We had issues with Monzo on 29th July. Here's what happened, and what we did to fix it

cookywook · 9 August 2019 12:42

anon95339334 · 9 August 2019 12:59

These posts are always awesome

anon95933191 · 9 August 2019 13:04

Really good read. As always from a technical perspective they are fascinating.
Cloudflare also do a great job at these and I wish more companies would!

Ordog · 9 August 2019 13:07

My inner nerd is satisfied. Thank you

itsBigH · 9 August 2019 13:07

I didn’t even notice Monzo was down on that day and now it makes sense. Rapid response and logical incident management! This was a great technical update with clear learning objectives for the future

projectfortytwo · 9 August 2019 13:17

Thanks for this. Clear explanation, and an impressively short timeline for the incident investigation and fix (IMO).

sitereportuk · 9 August 2019 13:27

I didn’t understand all of the details but really appreciate the level of detail and the industry-leading transparency.

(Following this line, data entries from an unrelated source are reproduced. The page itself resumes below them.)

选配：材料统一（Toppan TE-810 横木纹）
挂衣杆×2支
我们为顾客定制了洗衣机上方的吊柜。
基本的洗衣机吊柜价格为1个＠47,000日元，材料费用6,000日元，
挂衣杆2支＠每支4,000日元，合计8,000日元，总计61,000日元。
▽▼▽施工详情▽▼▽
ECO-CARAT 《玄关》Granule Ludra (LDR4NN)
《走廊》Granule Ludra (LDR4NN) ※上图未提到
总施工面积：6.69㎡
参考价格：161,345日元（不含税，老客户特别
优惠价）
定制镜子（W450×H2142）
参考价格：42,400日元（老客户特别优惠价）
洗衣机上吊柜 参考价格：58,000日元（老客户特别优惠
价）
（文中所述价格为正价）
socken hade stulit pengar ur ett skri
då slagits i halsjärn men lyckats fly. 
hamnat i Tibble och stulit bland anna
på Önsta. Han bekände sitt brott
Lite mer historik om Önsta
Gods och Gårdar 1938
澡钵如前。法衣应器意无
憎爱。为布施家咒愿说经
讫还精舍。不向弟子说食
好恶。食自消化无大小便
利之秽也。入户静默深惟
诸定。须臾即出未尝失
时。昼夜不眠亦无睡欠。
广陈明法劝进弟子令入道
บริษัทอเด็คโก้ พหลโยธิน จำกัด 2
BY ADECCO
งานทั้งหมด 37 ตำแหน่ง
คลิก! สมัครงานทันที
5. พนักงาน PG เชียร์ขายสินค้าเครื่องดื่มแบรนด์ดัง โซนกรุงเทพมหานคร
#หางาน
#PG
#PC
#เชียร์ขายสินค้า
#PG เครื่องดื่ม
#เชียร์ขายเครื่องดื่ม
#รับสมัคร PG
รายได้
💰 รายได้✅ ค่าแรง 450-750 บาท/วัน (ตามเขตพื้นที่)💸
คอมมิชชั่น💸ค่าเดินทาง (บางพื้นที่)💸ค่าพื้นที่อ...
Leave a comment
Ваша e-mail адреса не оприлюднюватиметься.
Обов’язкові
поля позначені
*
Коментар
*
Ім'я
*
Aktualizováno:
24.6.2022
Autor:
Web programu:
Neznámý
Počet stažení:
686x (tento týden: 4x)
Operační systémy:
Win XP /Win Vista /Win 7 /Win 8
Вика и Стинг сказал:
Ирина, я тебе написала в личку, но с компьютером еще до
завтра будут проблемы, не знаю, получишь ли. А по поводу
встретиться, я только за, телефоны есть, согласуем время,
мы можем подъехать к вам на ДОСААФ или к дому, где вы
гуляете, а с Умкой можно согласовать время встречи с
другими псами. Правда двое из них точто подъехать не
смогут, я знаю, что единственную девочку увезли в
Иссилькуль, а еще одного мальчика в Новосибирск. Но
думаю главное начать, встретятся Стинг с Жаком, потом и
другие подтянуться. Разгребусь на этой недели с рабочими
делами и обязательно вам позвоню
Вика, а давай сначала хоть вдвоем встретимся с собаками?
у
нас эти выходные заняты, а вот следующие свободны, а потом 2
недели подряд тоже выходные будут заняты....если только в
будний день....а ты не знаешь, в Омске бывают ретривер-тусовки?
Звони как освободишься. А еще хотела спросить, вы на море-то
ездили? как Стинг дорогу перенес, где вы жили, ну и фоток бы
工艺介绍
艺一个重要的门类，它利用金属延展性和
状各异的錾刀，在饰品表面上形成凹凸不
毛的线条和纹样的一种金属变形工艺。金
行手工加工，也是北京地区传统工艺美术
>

SouthseaOne · 9 August 2019 13:30

This is what we came for

Plus can blame DBAs rather than software engineers

Sydogma · 9 August 2019 13:33

This is why I love Monzo, no BS, just honesty and integrity to it’s customers. Keep up the fantastic work!

anon99402360 · 9 August 2019 13:33

I struggled with some areas, but that was a genuinely interesting read. Thanks for the post.

maxcbc · 9 August 2019 13:38

These posts are the entire reason I, and my business, use Monzo for as many Banking services as possible. It is not that you don’t make mistakes, its that when you do, you own up to them and lay it out for all to see.
It is also that you share some knowledge of how your systems work, as an Engineer, that builds trust. You are making decisions that I would make (and mistakes that I could see myself making).

dwdqw12 · 9 August 2019 13:42

Thanks for the detailed analysis and breakdown Monzo.

Interesting read.

Antwan · 9 August 2019 13:48

Interesting read.
How do you manage to deal with responsibility in these circumstances? Even if it’s shared across team, the engineer finding out they have turned off the flag wrongly might feel bad and take ownership for the outage personally.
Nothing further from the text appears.